What you will do> Copy out all the lines of the data that hold the word "TRẬN".

━━━━━━━━━━━━━━━━━━━━

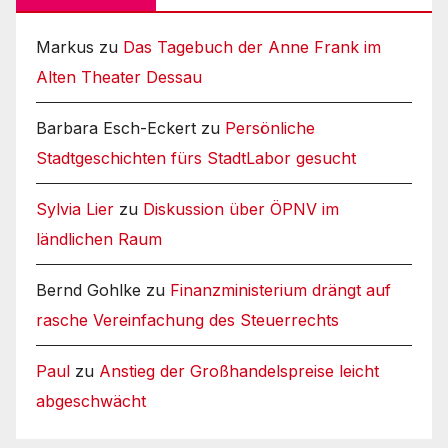
Markus
zu
Das Tagebuch der Anne Frank im
Alten Theater Dessau
Barbara Esch-Eckert
zu
Persönliche
Stadtgeschichten fürs StadtLabor gesucht
Sylvia Lier
zu
Diskussion über ÖPNV im
ländlichen Raum
Bernd Gohlke
zu
Finanzministerium drängt auf
rasche Vereinfachung des Steuerrechts
Paul
zu
Anstieg der Großhandelspreise leicht
abgeschwächt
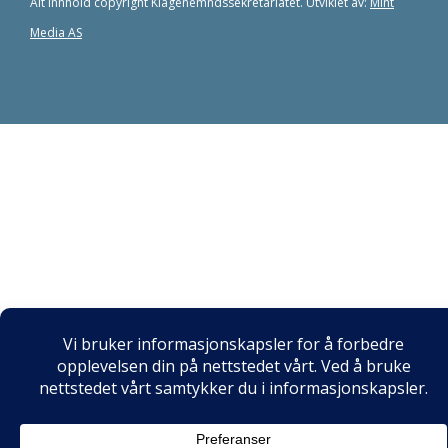
Alt innhold copyright Klagenemndssekretariatet. Utviklet av:
Mint
Media AS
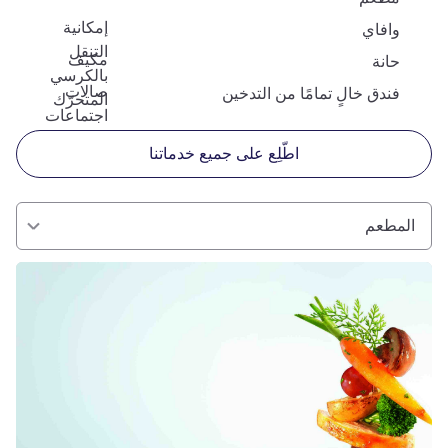
إمكانية
وافاي
التنقل
مكيف
حانة
بالكرسي
صالات
فندق خالٍ تمامًا من التدخين
المتحرّك
اجتماعات
اطّلِع على جميع خدماتنا
المطعم
راجع التفاصيل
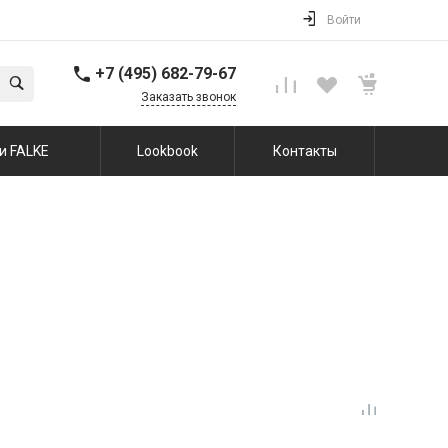
Войти
+7 (495) 682-79-67
Заказать звонок
и FALKE
Lookbook
Контакты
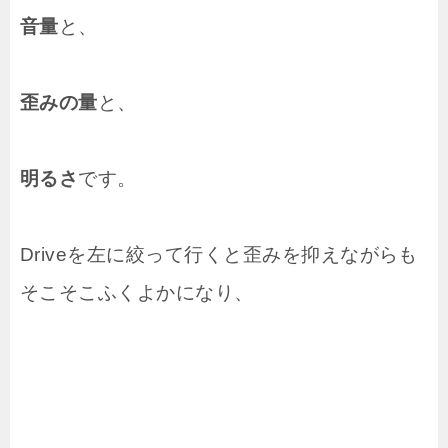
音量
と、
歪みの量
と、
明るさ
です。
Driveを左に絞って行くと歪みを抑えながらも
そこそこふくよかになり、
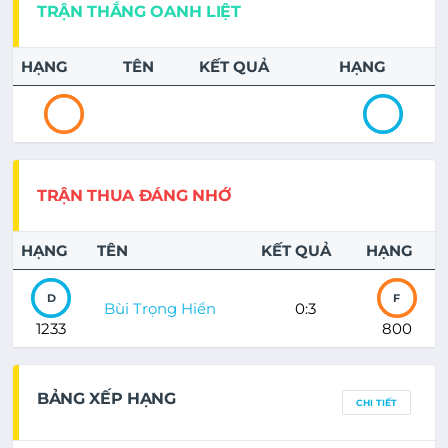
TRẬN THẮNG OANH LIỆT
HẠNG
TÊN
KẾT QUẢ
HẠNG
TRẬN THUA ĐÁNG NHỚ
HẠNG
TÊN
KẾT QUẢ
HẠNG
D
F
Bùi Trọng Hiển
0:3
1233
800
BẢNG XẾP HẠNG
CHI TIẾT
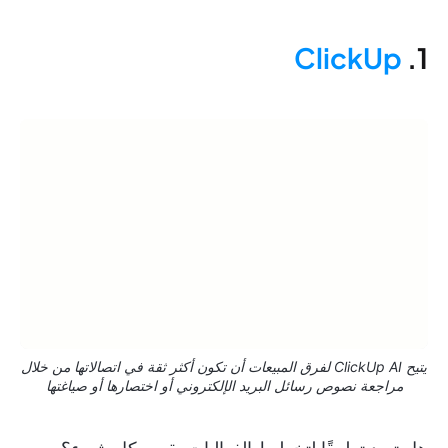
ClickUp
1.
يتيح ClickUp AI لفرق المبيعات أن تكون أكثر ثقة في اتصالاتها من خلال
مراجعة نصوص رسائل البريد الإلكتروني أو اختصارها أو صياغتها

━━━━━━━━━━━━━━━━━━━━

Written reply>
TRẬN THẮNG OANH LIỆT
TRẬN THUA ĐÁNG NHỚ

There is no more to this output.